#### [Exercise requirements]
Each line of the listing that holds "istilah" counts once; report how many there are, and nothing more.

══════════

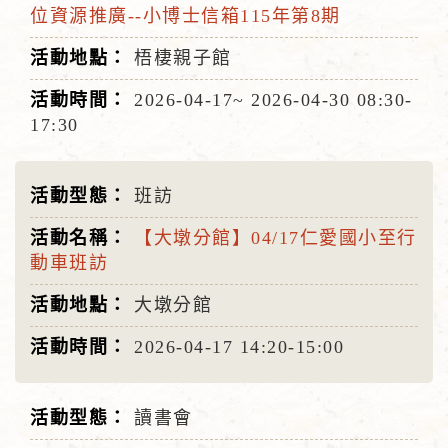
位資源推廣--小博士信箱115年第8期
梧棲親子館
2026-04-17~
2026-04-30
08:30-
17:30
班訪
【大墩分館】04/17仁愛國小至行
動車班訪
大墩分館
2026-04-17
14:20-15:00
讀書會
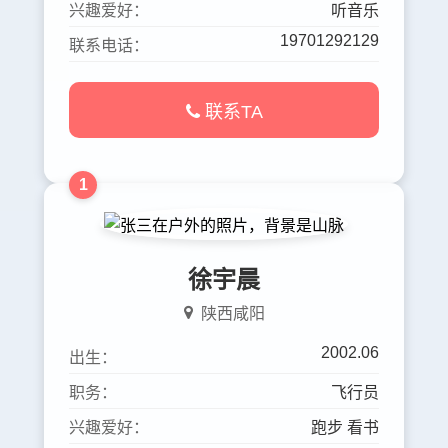
兴趣爱好：
听音乐
19701292129
联系电话：
联系TA
1
徐宇晨
陕西咸阳
2002.06
出生：
职务：
飞行员
兴趣爱好：
跑步 看书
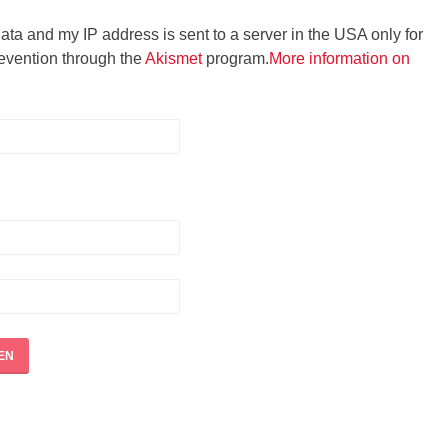
data and my IP address is sent to a server in the USA only for
evention through the
Akismet
program.
More information on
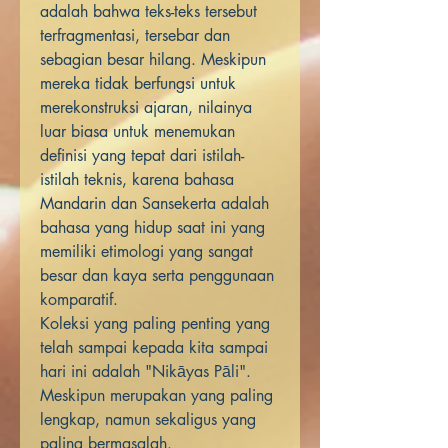
adalah bahwa teks-teks tersebut
terfragmentasi, tersebar dan
sebagian besar hilang. Meskipun
mereka tidak berfungsi untuk
merekonstruksi ajaran, nilainya
luar biasa untuk menemukan
definisi yang tepat dari istilah-
istilah teknis, karena bahasa
Mandarin dan Sansekerta adalah
bahasa yang hidup saat ini yang
memiliki etimologi yang sangat
besar dan kaya serta penggunaan
komparatif.
Koleksi yang paling penting yang
telah sampai kepada kita sampai
hari ini adalah "Nikāyas Pāli".
Meskipun merupakan yang paling
lengkap, namun sekaligus yang
paling bermasalah.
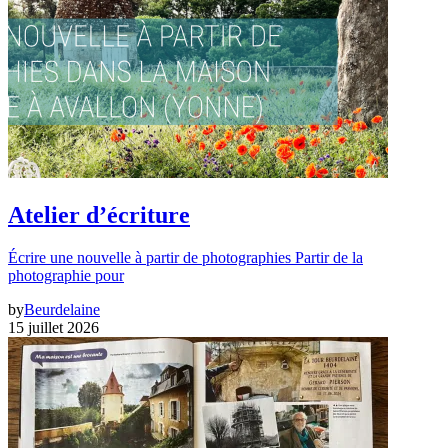
Atelier d’écriture
Écrire une nouvelle à partir de photographies Partir de la
photographie pour
by
Beurdelaine
15 juillet 2026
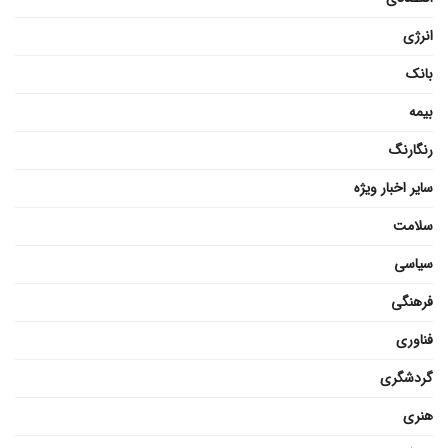
انرژی
بانک
بیمه
رنگارنگ
سایر اخبار ویژه
سلامت
سیاسی
فرهنگی
فناوری
گردشگری
هنری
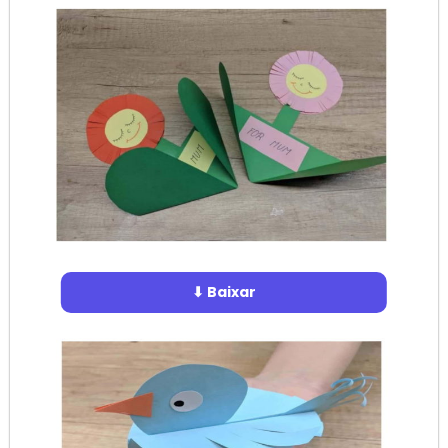
⬇ Baixar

══════════

#### [Result]
2